A rolling circle problem

Download program
Download Delphi project

Recently I received this problem:

I suggest, before reading further, that the reader tries to answer this question for himself.


We may stretch the perimeter of circle B and roll circle A over this straight line.

We notice three revolutions.
For those interested in the math:

Movement of the red dot is given by a parametric function :
x and y are both expressed as a function of rotation angle α.
However, is this still true when circle A rolls over circle B?
Surprising answer: it is not.
See the geometry below:

Circle A needs four revolutions to roll completely over circle B, not three as in the case of a straight line.
To illustrate this phenomenon I have written a small Delphi program.
The program adds some options
    - Outer- or inner circle A
    - Diameter ratios 1:1 , 1:2 , 1:3 , 1 : 4
The theory for the case where A is the inner circle is left to the reader.

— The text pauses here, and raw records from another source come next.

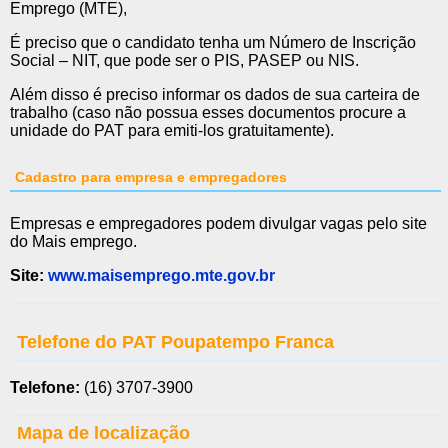
Emprego (MTE),
É preciso que o candidato tenha um Número de Inscrição
Social – NIT, que pode ser o PIS, PASEP ou NIS.
Além disso é preciso informar os dados de sua carteira de
trabalho (caso não possua esses documentos procure a
unidade do PAT para emiti-los gratuitamente).
Cadastro para empresa e empregadores
Empresas e empregadores podem divulgar vagas pelo site
do Mais emprego.
Site:
www.maisemprego.mte.gov.br
Telefone do PAT Poupatempo Franca
Telefone:
(16) 3707-3900
Mapa de localização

Select the diameter ratio.
Click on the left top image to select A as outer or inner circle.
Press GO to roll circle A over circle B.

Program description

The drawing is made in bitmap map.
Map is copied to paintbox1 on the main form to become visible.
The picture is repainted 100 times per second.
Left bottom label shows the percentage of processor time needed for an update.
See 2nd picture before.
Angle α starts from 0 and is incremented in steps of 0.005 radians.
A complete revolution takes 2π/0.005 = 1250 steps.
At 100 increments per second revolution time is 12.5 seconds.
Painting a complete new image takes:
    - Erasing the bitmap
    - Painting circle B with appropriate marks to match the spokes of circle A.
    - Painting circle A and it's spokes.
    - Copy map to paintbox by form1.paintbox1.canvas.draw(0,0,map)
Constants and variables
type Tmode = (modeIn,modeOut);
     Tradius = record
                rad1 : word;   //radius of circle B
                rad2 : word;   //radius of circle A
                xamp  : byte;  //rotation angle magnifier (=4 if ratio is 1:3)

Const pi2 = 2*pi;
      pi04 = pi/4;
      radOut : array[0..3] of Tradius =         //outer circle mode radius
               ((rad1:100 ;rad2:100 ;xamp:2),   //1:1
                (rad1:150 ;rad2: 75 ;xamp:3 ),  //1:2
                (rad1:180 ;rad2: 60 ;xamp:4 ),  //1:3
                (rad1:200 ;rad2: 50 ;xamp:5));  //1:4
      radIn  : array[0..3] of Tradius =         //inner circle mode radius    
               ((rad1:300 ;rad2:300 ;xamp:0),
                (rad1:300 ;rad2:150 ;xamp:1),
                (rad1:300 ;rad2:100 ;xamp:2),
                (rad1:300 ;rad2: 75 ;xamp:3));
var map : Tbitmap;
    cx,cy : word;     //center of circle B, measured in pixels
    sx,sy : word;     //center of circle A (satellite)
    radius1,radius2 : word; //radius of circles B and A, preset from constants array
    angle : double;   //rotation angle of circle A center around B center
    amp : byte;       //rotating angle magnifier, preset from constants array  
    GOflag : boolean; //control rolling 
    mode : Tmode = modeOut; //out- or inside circle A
    ModeEntered : boolean;  //for mode button enter / leave control  
    frotation : double;     //circle A rotation in floating point format
    rotations : byte;       //number of rotations of circle A
Procedure GOproc controls the rolling process
procedure GOproc;
var t1,t2 : Int64;
  t1 := getCPUticks;  //start CPU time
  paintmap;           //repaint image and copy to paintbox1
  t2 := getCPUticks;  //stop CPU time
  form1.proctimelabel.caption := formatfloat('0.#',proctime(t2-t1)*0.01);//% of 10msec.
   application.processmessages;  //GOflag may be cleared by GObutton release
   t2 := getCPUticks;
  until proctime(t2-t1) > 10000;  //wait for 10 milliseconds since t1
  if angle >= pi2 then angle := angle - pi2;
  angle := angle + 0.005;
  incRotation(0.005);            //rotation increment for small circle A
  GOflag := GOflag and (angle <= pi2);   
 until GOflag = false;
Note: GObutton actually is a TLabel.
It looks like a button by drawing a rectangle around it on the form canvas.
OnEnter, OnLeave, OnMouseDown and OnmouseUp events change the button edges.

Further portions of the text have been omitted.